6 Mart 2011 Pazar

Kısa Bir Hikaye Denemesi .II.


 
İlk bölüm için Tıklayınız....

----------------

Yeni taşındığı evi çok beğenmişti, manzarası ve dekoru tam içine sinmişti. Siyah eskitme vestiyerden geçen yıl doğum gününde arkadaşının bizzat uğraşarak yapıp hediye ettiği şapkasını başına taktığında sevimli bir gülümseme ile yansımasına bakar buldu kendini birazda muzip..

Taksi çağırmalıydı. Telefonunu terasta masanın üzerine koyduğunu hatırladı. Koşarak telefonunu aldı. Ama aklından çıkmıştı, yeni taşınmıştı buradaki taksilerin telefonları kayıtlı değildi ki.. Kendi kendine kızarak, kapıyı çektikten sonra çıkmak üzereydi ki telefonu çaldı. Arayan birlikte program yaptıkları arkadaşı idi.
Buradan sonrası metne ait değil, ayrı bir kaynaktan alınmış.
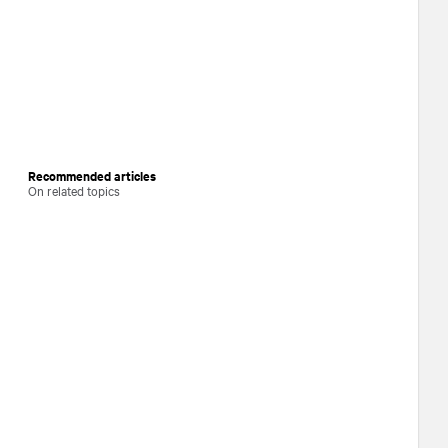
Recommended articles
On related topics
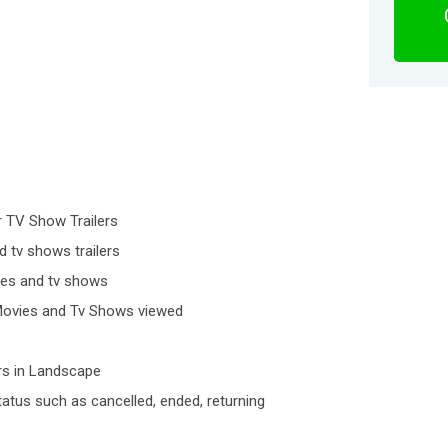
 TV Show Trailers
d tv shows trailers
vies and tv shows
f Movies and Tv Shows viewed
rs in Landscape
atus such as cancelled, ended, returning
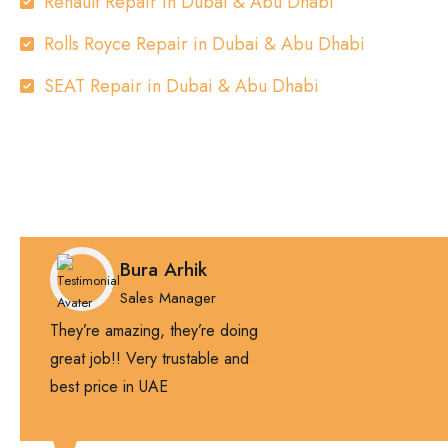
Renault Repair in Dubai & Abu Dhabi
Rolls Royce Repair in Dubai & Abu Dhabi
SEAT Repair in Dubai & Abu Dhabi
Bura Arhik
Sales Manager
They’re amazing, they’re doing
great job!! Very trustable and
best price in UAE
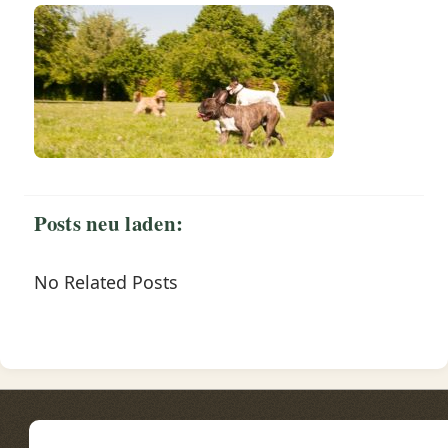
Posts neu laden:
No Related Posts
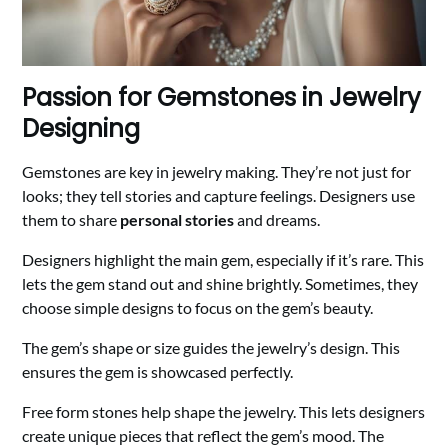
Passion for Gemstones in Jewelry
Designing
Gemstones are key in jewelry making. They’re not just for
looks; they tell stories and capture feelings. Designers use
them to share
personal stories
and dreams.
Designers highlight the main gem, especially if it’s rare. This
lets the gem stand out and shine brightly. Sometimes, they
choose simple designs to focus on the gem’s beauty.
The gem’s shape or size guides the jewelry’s design. This
ensures the gem is showcased perfectly.
Free form stones help shape the jewelry. This lets designers
create unique pieces that reflect the gem’s mood. The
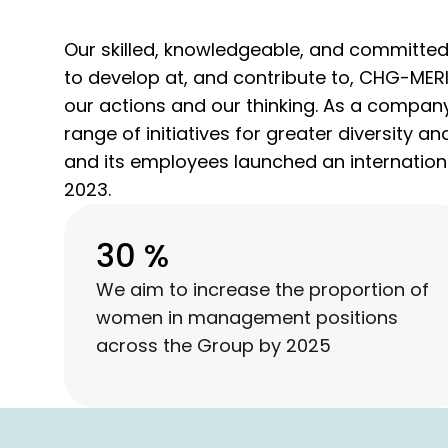
Our skilled, knowledgeable, and committed 
to develop at, and contribute to, CHG-MERID
our actions and our thinking. As a company
range of initiatives for greater diversity 
and its employees launched an internationa
2023.
30 %
We aim to increase the proportion of
women in management positions
across the Group by 2025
-"Biliyorum tatlım gelemeyeceksin ama, sana bir sürprizimiz vardı. Geldiğinde mutlaka haber ver, süpriz biraz ertelense de süpriz, çok sevineceksin.." dedikten sonra bir kahkaha kopardı..
-"Mısra, anneme gitmem gerekli, geldiğimde ararım buluşuruz, merakla bekliyorum süprizi de!" derken kapıyı kilitleyerek dışarı çıktı.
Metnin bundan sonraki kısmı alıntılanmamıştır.